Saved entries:

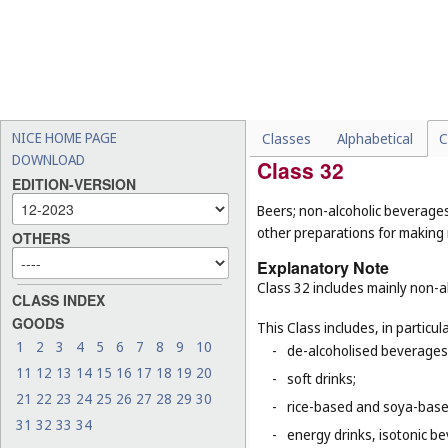
-
dietary supplements for a
-
semi-worked woods (
Cl. 1
-
artificial fishing bait (
Cl. 2
-
rice (
Cl. 30
);
-
tobacco (
Cl. 34
).
NICE HOME PAGE
Classes
Alphabetical
C
DOWNLOAD
Class 32
EDITION-VERSION
Beers; non-alcoholic beverages
other preparations for making
OTHERS
Explanatory Note
Class 32 includes mainly non-al
CLASS INDEX
GOODS
This Class includes, in particula
1
2
3
4
5
6
7
8
9
10
-
de-alcoholised beverages
11
12
13
14
15
16
17
18
19
20
-
soft drinks;
21
22
23
24
25
26
27
28
29
30
-
rice-based and soya-based
31
32
33
34
-
energy drinks, isotonic b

TASK GOAL: Look through the entries above; find each line with the word "beverages" and copy it.

SOLUTION:
Beers; non-alcoholic beverages
de-alcoholised beverages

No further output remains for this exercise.